Pharmacists consider it their ethical, professional and statutory duty to ensure that patients and caregivers receive Medication Guides, while veterinarians appear to be uniformly opposed to providing clients with information that the nation’s experts in veterinary drug safety have determined is critical to the safe use of a select group of drugs.
I have myself lost my beloved companion, Jetta, under circumstances in which I believe she would be alive today had I been give the Client Information Sheet for a drug she took. Since her loss, I have involved myself in this issue and see this happening day after day. Nevertheless, I make my case on the basis of studies of this issue by the FDA, not my personal experiences.
Below I am listing for your reference studies and articles on the problem of owners not being provided Client Information Sheets written by FDA staff over the past few years.
JAVMA News
April 15, 2004
Minimizing the risk factors associated with veterinary NSAIDs
Drug risk information is communicated to veterinary practitioners and to the public through the product labeling. Labeling includes the package insert, the vial or bottle label, the carton label, the client information sheet, and some types of promotional materials. Drugs that come with client information sheets are intended to be dispensed to clients with the client information sheet accompanying the prescription. [emphasis added]

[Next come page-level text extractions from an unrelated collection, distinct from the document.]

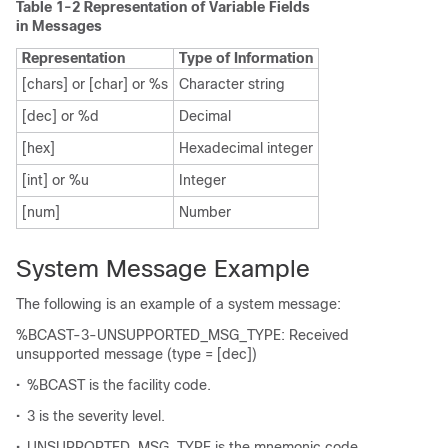
Table 1-2 Representation of Variable Fields
in Messages
Representation
Type of Information
[chars] or [char] or %s
Character string
[dec] or %d
Decimal
[hex]
Hexadecimal integer
[int] or %u
Integer
[num]
Number
System Message Example
The following is an example of a system message:
%BCAST-3-UNSUPPORTED_MSG_TYPE: Received
unsupported message (type = [dec])
•
%BCAST is the facility code.
•
3 is the severity level.
•
UNSUPPORTED_MSG_TYPE is the mnemonic code.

In many cases of adverse drug experiences, pet owners report they never received the client information sheet from their veterinarian. [emphasis added] In the Jan. 15, 2004, JAVMA, staff at the CVM published an article titled "Emerging issues regarding informed consent." That article reported evidence that pet owners are increasingly concerned about risks and benefits of commonly prescribed veterinary drugs. The article stated that most of the CVM concerning adverse drug experiences now come from consumers rather than veterinarians.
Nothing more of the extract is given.